WINCHESTER, MA – October 20, 2014 — The National Institute for Student-Centered Education (NISCE) today announced that Monica Martinez, Ph.D., commissioner of the White House Initiative on Educational Excellence for Hispanics, will speak this week at INSPIRE 2014, the organization’s flagship event.
The conference, now in its second year, will draw education stakeholders from across the country and around the world to the Sheraton Four Points in Norwood, Massachusetts on October 22-23 to discuss the importance and practical applications of a student-centered approach to education.
Martinez, author of the newly published Deeper Learning: A Blueprint for Schools in the Twenty-First Century: How Great Public Schools Inspire Critical Thinking, Creativity, and Collaboration, has spent more than 20 years directing and researching major education innovation and reform initiatives. She is currently a consultant to foundations and non-profit organizations, such as the William and Flora Hewlett Foundation and NCTAF (National Commission on Teaching and America’s Future). She formerly served as president of the New Tech Network.
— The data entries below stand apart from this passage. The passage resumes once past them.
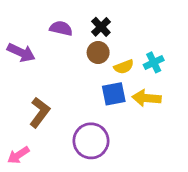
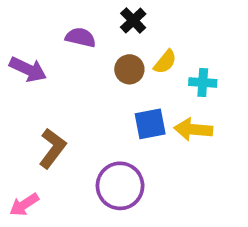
black cross: (101, 27) -> (133, 20), moved
cyan cross: (154, 62) -> (203, 82), turned 30
yellow semicircle: (124, 67) -> (165, 62), moved, turned -30

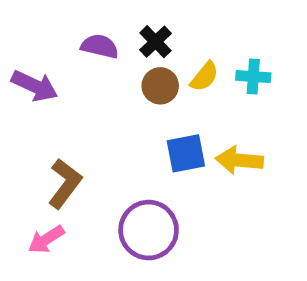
black cross: (133, 20) -> (156, 42), moved
cyan cross: (203, 82) -> (253, 77), moved
pink arrow: (24, 205) -> (46, 239), moved

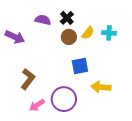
yellow arrow: (239, 160) -> (101, 87), moved
pink arrow: (46, 239) -> (37, 105), moved

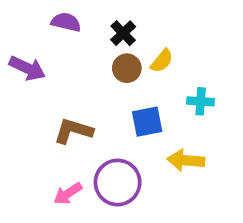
purple semicircle: (43, 20) -> (66, 22), moved
cyan cross: (109, 33) -> (201, 101), moved
brown L-shape: (28, 79) -> (73, 131), moved, turned -110

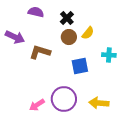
brown L-shape: (73, 131) -> (40, 52), moved
yellow arrow: (186, 160) -> (99, 103), moved

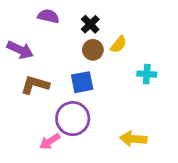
brown L-shape: (40, 52) -> (35, 85), moved
blue square: (80, 66) -> (82, 82), moved
purple circle: (64, 99) -> (73, 119), moved

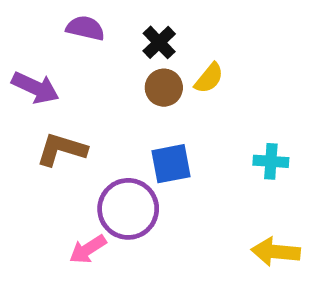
cyan cross: (147, 74) -> (271, 161), moved
blue square: (82, 82) -> (171, 164), moved
yellow arrow: (133, 139) -> (276, 252), moved

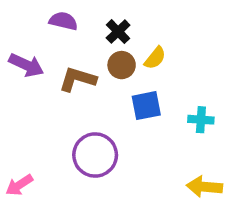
brown L-shape: (62, 149) -> (77, 79), moved
blue square: (171, 164) -> (146, 106), moved
pink arrow: (88, 249) -> (19, 185), moved

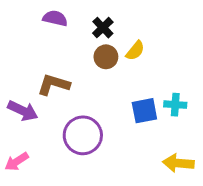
purple arrow: (26, 65) -> (23, 111), moved
brown L-shape: (77, 79) -> (54, 85), moved
blue square: (146, 106) -> (144, 111), moved

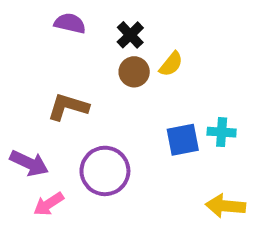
purple arrow: (23, 111) -> (29, 163), moved
pink arrow: (17, 162) -> (49, 204), moved

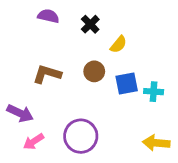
brown circle: (134, 72) -> (94, 71), moved
blue square: (183, 140) -> (127, 84), moved
purple circle: (105, 171) -> (81, 136), moved

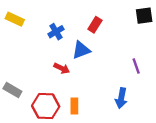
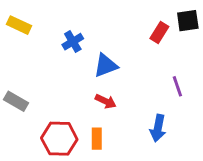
red rectangle: (95, 25) -> (159, 33), moved
red arrow: (62, 68) -> (106, 101), moved
gray rectangle: (12, 90) -> (16, 101), moved

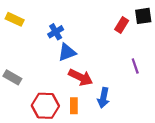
blue triangle: (106, 65) -> (67, 52), moved
red arrow: (106, 101) -> (81, 77), size x1.5
blue arrow: (158, 128) -> (103, 98), moved

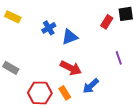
blue triangle: (67, 52) -> (70, 37), moved
blue arrow: (103, 98) -> (91, 86), turned 36
orange rectangle: (74, 106) -> (65, 93), turned -32

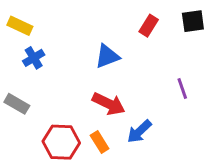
red rectangle: (107, 22) -> (149, 26), moved
blue cross: (49, 28) -> (34, 58), moved

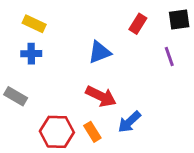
yellow rectangle: (20, 26) -> (34, 24), moved
blue cross: (34, 58) -> (31, 54), turned 30
purple line: (182, 89) -> (169, 56), moved

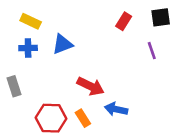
blue triangle: (100, 52) -> (62, 44), moved
gray rectangle: (16, 96) -> (14, 86), turned 42
blue arrow: (129, 122) -> (116, 109), turned 55

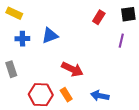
yellow rectangle: (31, 21) -> (14, 13), moved
purple line: (152, 51) -> (121, 41), turned 32
blue arrow: (116, 109) -> (100, 96), moved

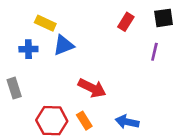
yellow rectangle: (14, 13) -> (45, 23), moved

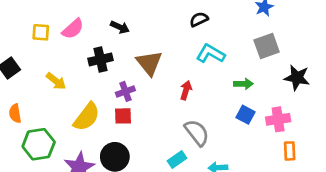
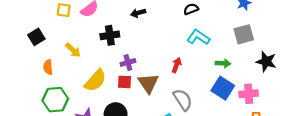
black arrow: (120, 27) -> (138, 13), moved, turned 136
brown triangle: (149, 63) -> (148, 83), moved
orange semicircle: (15, 113) -> (48, 67), moved
blue square: (245, 115) -> (223, 88), size x1.5

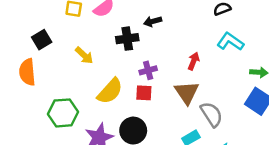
black arrow: (138, 13) -> (153, 21), moved
red arrow: (176, 65) -> (194, 61), moved
orange semicircle: (48, 67) -> (27, 72), moved, size x1.5
brown triangle: (148, 83) -> (187, 92), moved

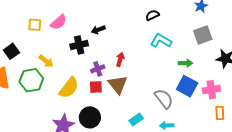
red arrow: (194, 61) -> (120, 59), moved
brown triangle: (187, 92) -> (118, 85), moved
green hexagon: (63, 113) -> (31, 80), moved
gray semicircle: (211, 114) -> (164, 99), moved

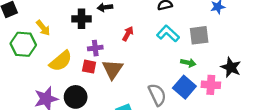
gray square: (203, 35) -> (199, 35), moved
red arrow: (120, 59) -> (128, 34), moved
pink cross: (211, 90) -> (211, 85), moved

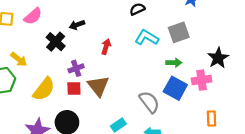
black cross: (81, 19) -> (56, 42), turned -36
black star: (231, 67) -> (218, 58), turned 30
“I am a true believer in the principles of student-centered learning. My time with the New Tech Network and my work on high school reform and college access contributed greatly in writing Deeper Learning and informed my views on how public schools can and should inspire in our children critical thinking and other important life skills.” said Martinez. “As a long-time education reform advocate, I am eager to share in valuable conversations at INSPIRE 2014 with education stakeholders whose mission is to engage, encourage and nurture our country’s students.”
Martinez will introduce one of INSPIRE 2014’s keynote speakers, Diana Laufenberg. Laufenberg is managing director of Inquiry Schools, which creates and supports inquiry-driven, project-based schools with a focus on using modern tools. Laufenberg’s keynote, Teaching Creatively: Building the Classrooms Our Students Deserve, will explore what it means to teach and learn in modern schools that truly focus on student-centered education. During Laufenberg’s tenure at Science Leadership Academy in Philadelphia, she and Martinez collaborated on innovative approaches to education.
“Dr. Martinez is a strong and influential voice in education, and is engaged at the top levels of our country’s initiatives that affect schools, educators and students,” said Theodore H. Wilson, III, Ph.D., president and executive director of NISCE. “We are thrilled to have her input on how student-centered education can better serve our children in an increasingly challenging world.”
Other INSPIRE 2014 keynote speakers include Will Richardson, author of Why School? How Education Must Change When Learning and Information Are Everywhere, and Amy Carrier, founder of Empowerment Through Education and former director of the Ventures Program at Fenway High School in Boston, who will lead a “fireside chat” with Dr. Sheila Harrity, award-winning principal of Worcester (MA) Technical High School and Maura Banta, Director of Global Citizenship Initiatives in Education at IBM.
Founded in 2012 by the Massachusetts nonprofit Schools for Children, Inc., The National Institute for Student-Centered Education (NISCE) catalyzes grassroots support for a vision of education where students—not politics, not tests, not expediency—are at the center of learning, and where all students have the opportunities and resources they need to succeed. NISCE is headquartered in Winchester, Massachusetts.